By adding pepper to your meal, not only today’s lunch will be better-tasting, but you have done something good for your health. Pepper is a spice that only enhances the taste of the food – its numerous medicinal properties unfortunately little known to us.
The Latin name of this spice is pepper nigrum and represents more annual herb. Wooden evergreen Liana originally from tropical parts of India and Southeast Asia. The leaves of this herb have srceviden shape, and the fruit is fleshy. In fact they are balls that have lutkast flavor, we use diet as a spice, and sometimes they were used as medicine.
Containing pepper?
Pepper has a spicy flavor thanks to the alkaloids piperine, piperetin, piperacillin and havicin. White pepper contains about 2.5%, and green and black 4.8%. essential oils. About 50% of the grain consisting of density, 6% fat, flavonoids and glucose.

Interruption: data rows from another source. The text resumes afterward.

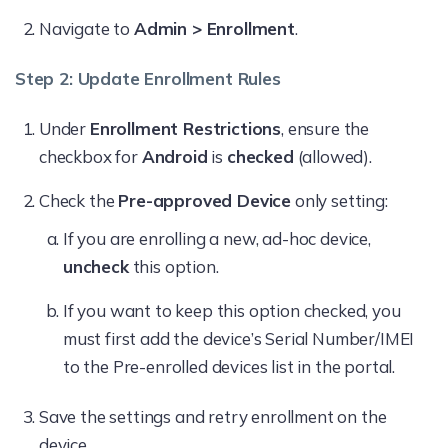
Navigate to
Admin > Enrollment
.
Step 2: Update Enrollment Rules
Under
Enrollment Restrictions
, ensure the
checkbox for
Android
is
checked
(allowed).
Check the
Pre-approved Device
only setting:
If you are enrolling a new, ad-hoc device,
uncheck
this option.
If you want to keep this option checked, you
must first add the device’s Serial Number/IMEI
to the Pre-enrolled devices list in the portal.
Save the settings and retry enrollment on the
device.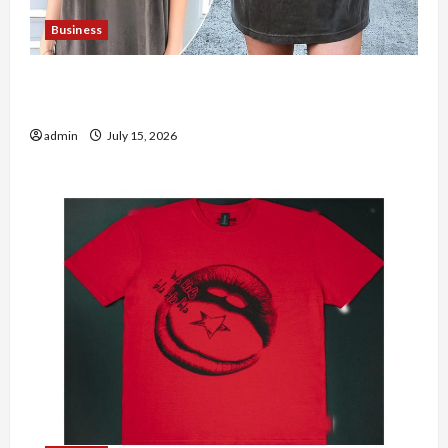
Business
Shop the Meghan Trainor Official Store for
Official Merchandise
admin
July 15, 2026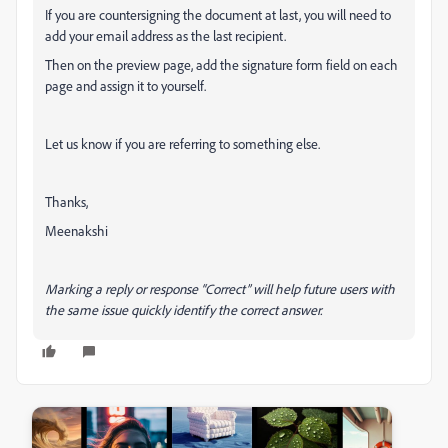
If you are countersigning the document at last, you will need to
add your email address as the last recipient.
Then on the preview page, add the signature form field on each
page and assign it to yourself.
Let us know if you are referring to something else.
Thanks,
Meenakshi
Marking a reply or response “Correct” will help future users with
the same issue quickly identify the correct answer.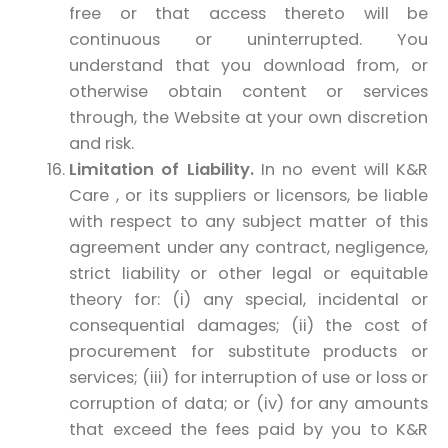
free or that access thereto will be
continuous or uninterrupted. You
understand that you download from, or
otherwise obtain content or services
through, the Website at your own discretion
and risk.
Limitation of Liability.
In no event will K&R
Care , or its suppliers or licensors, be liable
with respect to any subject matter of this
agreement under any contract, negligence,
strict liability or other legal or equitable
theory for: (i) any special, incidental or
consequential damages; (ii) the cost of
procurement for substitute products or
services; (iii) for interruption of use or loss or
corruption of data; or (iv) for any amounts
that exceed the fees paid by you to K&R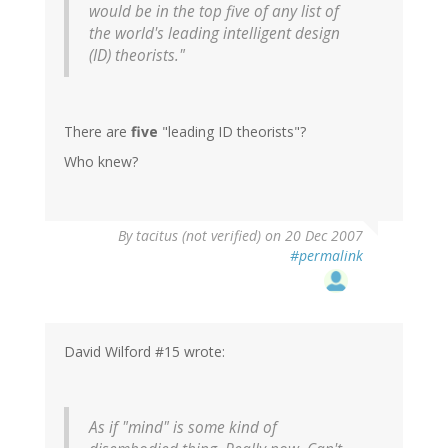
would be in the top five of any list of
the world's leading intelligent design
(ID) theorists."
There are
five
"leading ID theorists"?
Who knew?
By
tacitus (not verified)
on 20 Dec 2007
#permalink
David Wilford #15 wrote:
As if "mind" is some kind of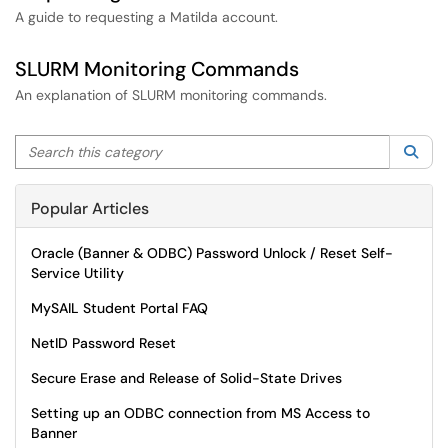
A guide to requesting a Matilda account.
SLURM Monitoring Commands
An explanation of SLURM monitoring commands.
Search this category
Sea
Popular Articles
Oracle (Banner & ODBC) Password Unlock / Reset Self-
Service Utility
MySAIL Student Portal FAQ
NetID Password Reset
Secure Erase and Release of Solid-State Drives
Setting up an ODBC connection from MS Access to
Banner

The health benefits of black pepper include relief from respiratory disorders, coughs, the common cold, constipation, indigestion, anemia, impotency, muscular strains, dental disease, pyorrhea, diarrhea, and heart disease.
What Pepper Can Do for You?*
Sprinkle on this spice to calm a cold, detox your skin, and even help fight cancer.
A little pepper may go a long way with your health—it might even help ward off breast cancer. A chemical compound in peppercorns called piperine may be able to help prevent a breast cancer tumor from developing, a University of Michigan Cancer Center study suggests. Pepper’s potential cancer-preventing properties are heightened when it’s paired with turmeric; combine the two in a delicious Indian-style dish, such as yellow curry.
Are your favorite clothes starting to fade? Grab your pepper shaker! The spice may keep colors vibrant longer, says Karyn Siegel-Maier, author of The Naturally Clean Home. Sprinkle about a teaspoon of ground pepper per load, along with detergent, into your washing machine at the start of the wash cycle. It will drain away with the water, so there’s no extra cleanup.
All stuffed up? Pepper is a natural decongestant—it contains chemicals that irritate your mucus membranes, making them produce a thinner, more watery mucus (translation: giving you a runny nose) to help clear out your nasal passages, explains Neil Schachter, MD, a professor at the Mt. Sinai School of Medicine in New York City and author of The Good Doctor’s Guide to Colds and Flu. Just add a few pinches of pepper to a bowl of chicken soup—the perfect comfort food when you’re sick—and you’ll soon be breathing easier.
Black, white, and green peppercorns are all fruit of the same plant, so you can use them interchangeably. Their flavors differ: Black pepper is hot and pungent, white pepper is hot but less aromatic, and green pepper has a fresher flavor. Pick the one that suits your palate.